I am afraid I mislead @ankikuma during our last chat.

If we successfully index into the failure store, the indexing operation is considered successful, even though the operation failed to index into the original index.

This is correct, and it explains the behaviour that the code exhibits. But if I remember correctly the conversations we looked into, the purpose of the failure store is to store failures as a result from a user misconfiguration and not technical limitations/failures.

Considering this, I would expect that this type of failure should not be redirected to the failure store and it should result in a failed response.

As a way forward, I see two options depending on the scope of this work:

If the purpose of this test is to check that incremental indexing and failure store work as expected, I would say that we need to fix the bug that this test has unearthed.

If the purpose is to only add a test to cover the failure store and incremental bulk indexing working together, we should write the test to work as expected and then open a bug and mute this test.

Preferably, I would prefer the first but I do not fully know the scope of this work, so I would like to offer an alternative as well.

@gmarouli The scope of this test was to just test the interaction of incremental bulk failures caused by the short circuit feature with failure store, based on the comment from @nielsbauman here. And in this original comment , it looks like we expected the short circuited requests to got to the failure store.

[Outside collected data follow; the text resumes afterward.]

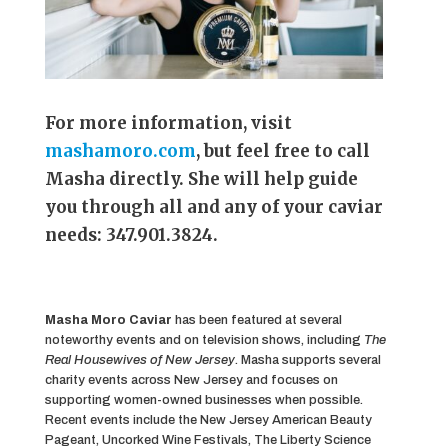
For more information, visit
mashamoro.com
, but feel free to call
Masha directly. She will help guide
you through all and any of your caviar
needs: 347.901.3824.
Masha Moro Caviar
has been featured at several
noteworthy events and on television shows, including
The
Real Housewives of New Jersey
. Masha supports several
charity events across New Jersey and focuses on
supporting women-owned businesses when possible.
Recent events include the New Jersey American Beauty
Pageant, Uncorked Wine Festivals, The Liberty Science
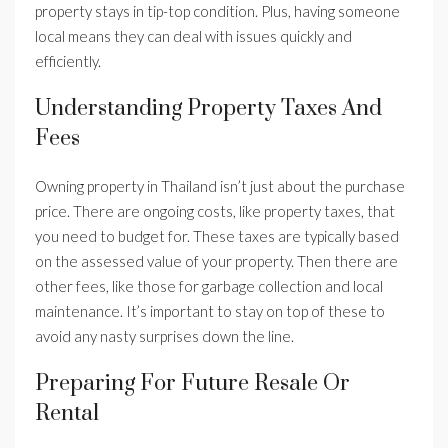
property stays in tip-top condition. Plus, having someone
local means they can deal with issues quickly and
efficiently.
Understanding Property Taxes And
Fees
Owning property in Thailand isn’t just about the purchase
price. There are ongoing costs, like property taxes, that
you need to budget for. These taxes are typically based
on the assessed value of your property. Then there are
other fees, like those for garbage collection and local
maintenance. It’s important to stay on top of these to
avoid any nasty surprises down the line.
Preparing For Future Resale Or
Rental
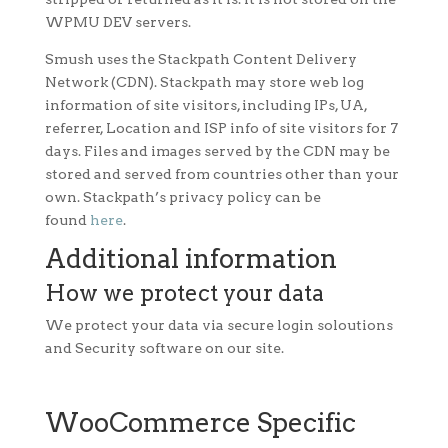
WPMU DEV servers.
Smush uses the Stackpath Content Delivery
Network (CDN). Stackpath may store web log
information of site visitors, including IPs, UA,
referrer, Location and ISP info of site visitors for 7
days. Files and images served by the CDN may be
stored and served from countries other than your
own. Stackpath’s privacy policy can be
found
here
.
Additional information
How we protect your data
We protect your data via secure login soloutions
and Security software on our site.
WooCommerce Specific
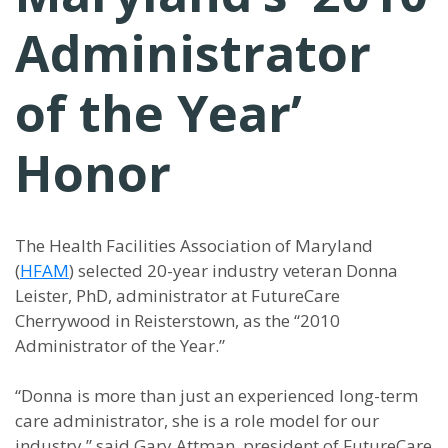
Administrator
of the Year’
Honor
The Health Facilities Association of Maryland
(
HFAM
) selected 20-year industry veteran Donna
Leister, PhD, administrator at FutureCare
Cherrywood in Reisterstown, as the “2010
Administrator of the Year.”
“Donna is more than just an experienced long-term
care administrator, she is a role model for our
industry,” said Gary Attman, president of FutureCare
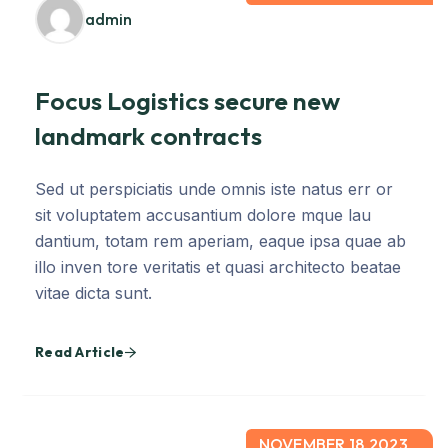
admin
Focus Logistics secure new
landmark contracts
Sed ut perspiciatis unde omnis iste natus err or
sit voluptatem accusantium dolore mque lau
dantium, totam rem aperiam, eaque ipsa quae ab
illo inven tore veritatis et quasi architecto beatae
vitae dicta sunt.
Read Article
NOVEMBER 18,2023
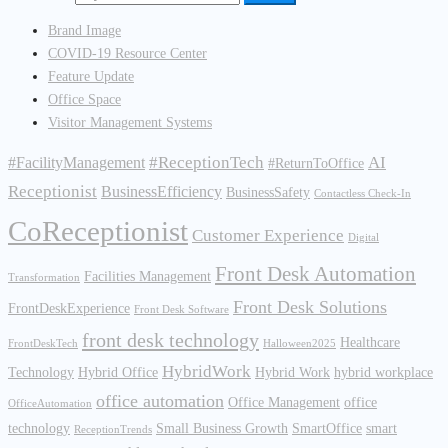
Brand Image
COVID-19 Resource Center
Feature Update
Office Space
Visitor Management Systems
#ReceptionTech
AI
#FacilityManagement
#ReturnToOffice
Receptionist
BusinessEfficiency
BusinessSafety
Contactless Check-In
CoReceptionist
Customer Experience
Digital
Front Desk Automation
Facilities Management
Transformation
Front Desk Solutions
FrontDeskExperience
Front Desk Software
front desk technology
Healthcare
FrontDeskTech
Halloween2025
HybridWork
Technology
Hybrid Office
Hybrid Work
hybrid workplace
office automation
Office Management
office
OfficeAutomation
technology
Small Business Growth
SmartOffice
smart
ReceptionTrends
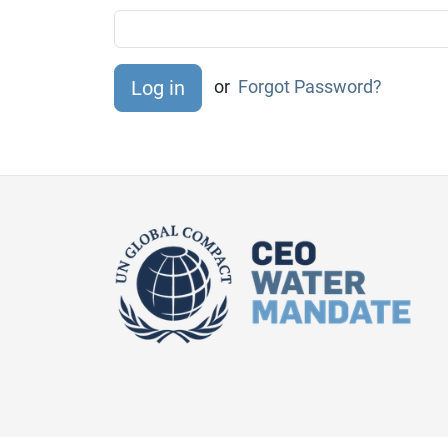
or
Forgot Password?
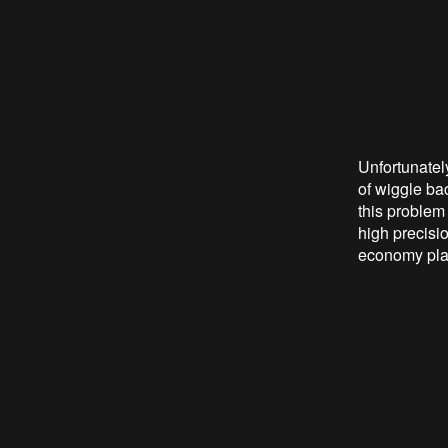
Unfortunately
of wiggle bac
this problem 
high precisi
economy plan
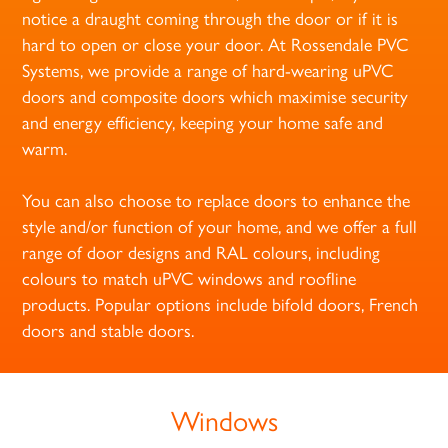
notice a draught coming through the door or if it is
hard to open or close your door. At Rossendale PVC
Systems, we provide a range of hard-wearing uPVC
doors and composite doors which maximise security
and energy efficiency, keeping your home safe and
warm.
You can also choose to replace doors to enhance the
style and/or function of your home, and we offer a full
range of door designs and RAL colours, including
colours to match uPVC windows and roofline
products. Popular options include bifold doors, French
doors and stable doors.
Windows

However, as this quote of James Baiera indicated that if failures occurred due to resource constraints, they should not go to the failure store:

I think if we reject requests due to resource constraints that’s ok, since the failure store is not meant to be a dead letter queue - it’s a best effort storage location for documents that cannot be ingested because there is some kind of fault in their shape or content.
For instance, if the failure store index on a data stream is not allocated, we simply reject the document, nothing to be done. If there’s no memory to execute a write, or if there is no thread capacity, there’s nothing we can do

Now a short circuit failure is triggered due to a previous failure. It just so happens that in this test we simulate that failure based on indexing pressure. I am not sure how one would distinguish between failures caused by resource constraints vs. other types of failures (for the benefit of the failure store).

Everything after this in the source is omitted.